Fuzzy C-Means Algorithm with Fixed Cluster Centers for Uncapacitated Facility Location Problems: Turkish Case Study
SUPPLY CHAIN MANAGEMENT UNDER FUZZINESS: RECENT DEVELOPMENTS AND TECHNIQUES, cilt.313, ss.489-516, 2014 (SCI-Expanded, Scopus)
- Yayın Türü: Makale / Tam Makale
- Cilt numarası: 313
- Basım Tarihi: 2014
- Doi Numarası: 10.1007/978-3-642-53939-8_21
- Dergi Adı: SUPPLY CHAIN MANAGEMENT UNDER FUZZINESS: RECENT DEVELOPMENTS AND TECHNIQUES
- Derginin Tarandığı İndeksler: Science Citation Index Expanded (SCI-EXPANDED), Scopus, zbMATH
- Sayfa Sayıları: ss.489-516
- İstanbul Üniversitesi-Cerrahpaşa Adresli: Hayır
Özet
In this study, a new algorithm to solve uncapacitated facility location problems is proposed. The algorithm is a special version of original fuzzy c-means (FCM) algorithm. In FCM algorithm, unlabeled data are clustered and the cluster centers are determined according to priori known stopping criterion iteratively.

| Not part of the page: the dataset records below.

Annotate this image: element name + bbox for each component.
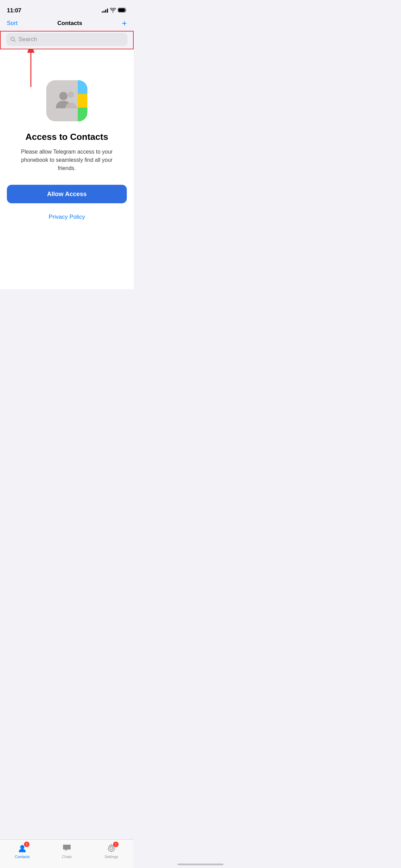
arrow-annotation	[21, 49, 41, 92]
search-container: Search	[0, 31, 134, 49]
access-description: Please allow Telegram access to your pho…	[0, 148, 134, 172]
nav-bar: Sort Contacts +	[0, 16, 134, 31]
search-icon	[10, 37, 16, 42]
svg-point-6	[59, 92, 68, 100]
signal-icon	[102, 9, 108, 13]
main-content: Access to Contacts Please allow Telegram…	[0, 49, 134, 289]
status-time: 11:07	[7, 7, 21, 14]
svg-rect-1	[119, 9, 125, 12]
privacy-policy-link[interactable]: Privacy Policy	[49, 214, 85, 220]
svg-line-3	[14, 40, 15, 42]
sort-button[interactable]: Sort	[7, 20, 17, 27]
status-bar: 11:07	[0, 0, 134, 16]
access-title: Access to Contacts	[19, 132, 115, 142]
svg-point-7	[68, 92, 74, 98]
wifi-icon	[110, 8, 116, 14]
allow-access-button[interactable]: Allow Access	[7, 185, 127, 203]
search-bar[interactable]: Search	[6, 33, 127, 46]
search-placeholder: Search	[19, 36, 37, 43]
add-contact-button[interactable]: +	[122, 19, 127, 27]
contacts-silhouette-icon	[53, 87, 81, 114]
battery-icon	[118, 8, 127, 14]
status-icons	[102, 8, 127, 14]
contacts-icon	[46, 80, 87, 121]
page-title: Contacts	[57, 20, 82, 27]
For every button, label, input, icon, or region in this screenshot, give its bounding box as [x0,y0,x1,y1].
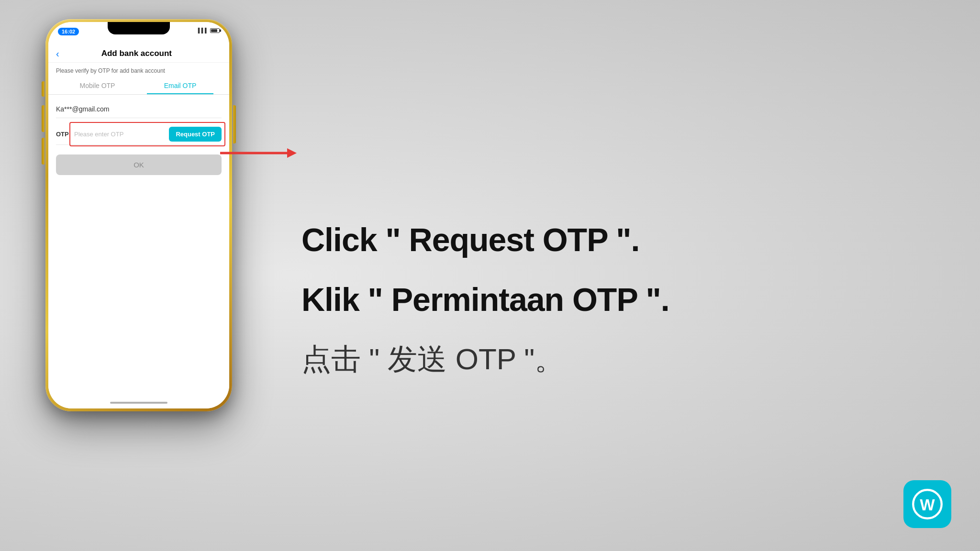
page-title: Add bank account [63,49,210,58]
instruction-chinese: 点击 " 发送 OTP "。 [301,342,942,377]
instruction-english: Click " Request OTP ". [301,222,942,258]
status-time: 16:02 [58,28,79,35]
arrow-head [287,148,297,158]
volume-down-button [42,138,45,165]
watermark-logo: W [903,480,951,528]
otp-row-wrapper: OTP Please enter OTP Request OTP [56,124,222,145]
phone-mockup: 16:02 ▌▌▌ ‹ Add bank account Please veri… [45,19,232,411]
back-button[interactable]: ‹ [56,49,59,58]
request-otp-button[interactable]: Request OTP [169,127,222,142]
email-display: Ka***@gmail.com [56,100,222,118]
otp-input[interactable]: Please enter OTP [74,131,165,138]
app-header: ‹ Add bank account [48,43,229,63]
otp-tabs: Mobile OTP Email OTP [48,77,229,95]
power-button [233,105,236,143]
phone-frame: 16:02 ▌▌▌ ‹ Add bank account Please veri… [45,19,232,411]
otp-label: OTP [56,131,70,138]
form-area: Ka***@gmail.com OTP Please enter OTP Req… [48,95,229,181]
svg-text:W: W [920,496,935,514]
status-icons: ▌▌▌ [198,28,220,33]
ok-button[interactable]: OK [56,154,222,175]
battery-icon [210,28,220,33]
instruction-malay: Klik " Permintaan OTP ". [301,282,942,318]
verify-subtitle: Please verify by OTP for add bank accoun… [48,63,229,77]
home-indicator [110,402,167,404]
arrow-shaft [220,152,287,154]
volume-up-button [42,105,45,132]
wps-logo-svg: W [911,487,944,521]
otp-row: OTP Please enter OTP Request OTP [56,124,222,145]
arrow-pointer [220,148,297,158]
right-instructions: Click " Request OTP ". Klik " Permintaan… [301,86,942,513]
phone-screen: 16:02 ▌▌▌ ‹ Add bank account Please veri… [48,22,229,408]
status-bar: 16:02 ▌▌▌ [48,22,229,43]
tab-mobile-otp[interactable]: Mobile OTP [56,77,139,94]
tab-email-otp[interactable]: Email OTP [139,77,222,94]
app-content: ‹ Add bank account Please verify by OTP … [48,43,229,408]
mute-button [42,81,45,97]
signal-icon: ▌▌▌ [198,28,208,33]
phone-notch [108,22,170,34]
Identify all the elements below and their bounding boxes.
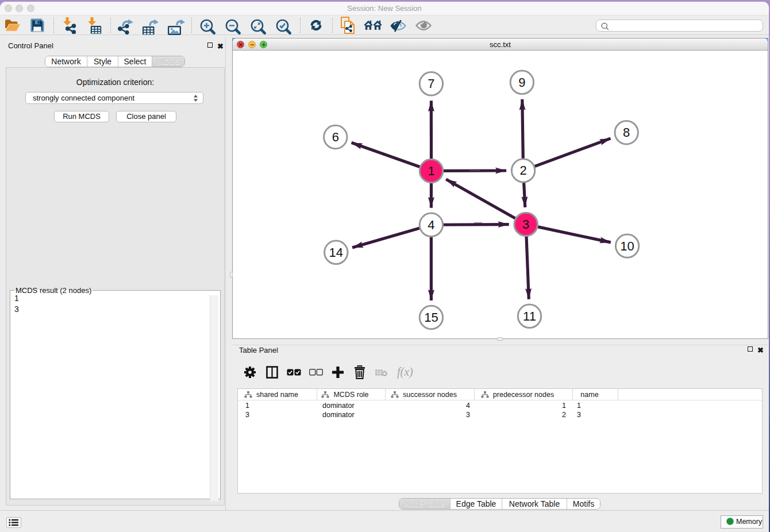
svg-text:3: 3 — [522, 217, 529, 232]
svg-text:1: 1 — [428, 164, 434, 178]
svg-text:15: 15 — [424, 310, 438, 325]
svg-text:6: 6 — [332, 130, 339, 144]
svg-text:10: 10 — [620, 239, 634, 253]
svg-text:7: 7 — [428, 76, 434, 91]
svg-text:2: 2 — [519, 163, 526, 178]
svg-text:8: 8 — [623, 125, 630, 140]
svg-text:11: 11 — [523, 309, 536, 323]
svg-text:14: 14 — [329, 245, 343, 260]
svg-text:9: 9 — [518, 75, 525, 90]
svg-text:4: 4 — [428, 218, 434, 232]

Unlike the original FCM, the proposed algorithm allows the unlabeled data are to be assigned with single iteration to related clusters centers, which are assumed to be fixed and known a priori like location of facilities according to their degrees of membership. First, the proposed algorithm is applied to various benchmark problems from literature and compared with integer programming. Second, the proposed algorithm is tested and compared with particle swarm optimization (PSO) and artificial bee colony optimization (ABC) algorithms based uncapacitated facility location method on alternative versions such as discrete, continuous, discrete with local search and continuous with local search in literature for a Turkish fertilizer producer's real data. Numerical results obtained from real life application show that the proposed algorithm outperforms the PSO-based and ABC-based algorithms.